The terrorists are trying to engineer what the American political scientist Samuel Huntington foresaw as a "clash of civilisations" between Islam and the West.
"The focus on counter-terrorism from Australia is all physical so far," said one MP, Untung Wahono from the Islamic-oriented Justice and Prosperity Party or PKS. "But it's really about belief. Perhaps Australia can invent a device that will detect terrorists' beliefs and go 'beep.' "
Another, Boy M.W. Saul of the Democratic Party, the party of the President, Susilo Bambang Yudhoyono, said: "It's an issue of belief. We have to force these people to change their views."
The first priority for Indonesia is to demonstrate that it can develop successfully as a democratic, stable and prosperous society within its existing constitutional framework as a secular, tolerant state where people are free to practise their religion but not to impose it on others.
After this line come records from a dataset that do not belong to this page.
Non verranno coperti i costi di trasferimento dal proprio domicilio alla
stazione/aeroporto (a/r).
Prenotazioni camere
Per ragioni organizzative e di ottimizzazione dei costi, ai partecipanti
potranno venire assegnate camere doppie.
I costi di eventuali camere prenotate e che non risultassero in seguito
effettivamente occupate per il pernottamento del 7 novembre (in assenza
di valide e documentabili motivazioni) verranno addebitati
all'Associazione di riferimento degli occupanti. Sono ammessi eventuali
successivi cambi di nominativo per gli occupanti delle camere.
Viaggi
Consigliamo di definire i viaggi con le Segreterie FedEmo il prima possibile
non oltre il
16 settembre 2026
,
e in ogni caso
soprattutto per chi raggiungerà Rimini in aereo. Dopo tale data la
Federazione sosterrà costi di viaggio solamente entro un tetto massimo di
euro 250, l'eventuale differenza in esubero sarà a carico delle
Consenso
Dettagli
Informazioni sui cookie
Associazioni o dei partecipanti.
This will legitimise the current system, and deprive the extremists of a platform for mass support. But this is by no means a certain outcome. Indonesia, only six years after the fall of its last dictator, is still a system in the experimental stage. And Islam, after being repressed in Indonesia for decades, is still trying to find its own natural level in Indonesian society. How the state and Islam come into balance is an open question.
The future of the Yudhoyono Government, less than a year old, is an important part of this experiment. Yudhoyono, a modern, secular leader who is working against terrorism and corruption and in favour of economic growth, is pro-Western and, specifically, pro-Australian. He is, in short, the best thing Australia has going at the moment.
He has just been obliged to cut fuel subsidies, effectively doubling the price of petrol. Raising the price of petrol is extraordinarily sensitive in Indonesia - it was one of the triggers for the downfall of both Soekarno and Soeharto.
The last thing Yudhoyono needs just now is to be undermined by Australia. Barton's advice: "He's vulnerable right now and Australia needs to recognise that in the way it engages him." It would certainly be a bonus for the terrorists if, by killing some Australian tourists in Bali, they can drive a wedge into Indonesian relations with Australia.
The unwavering aim for Australia must be to concentrate on helping the emergence of a secular, stable and successful Indonesia, to try, as the British are trying with Turkey, to bring all the world together on the side of civilisation. That way, we win and the terrorists lose."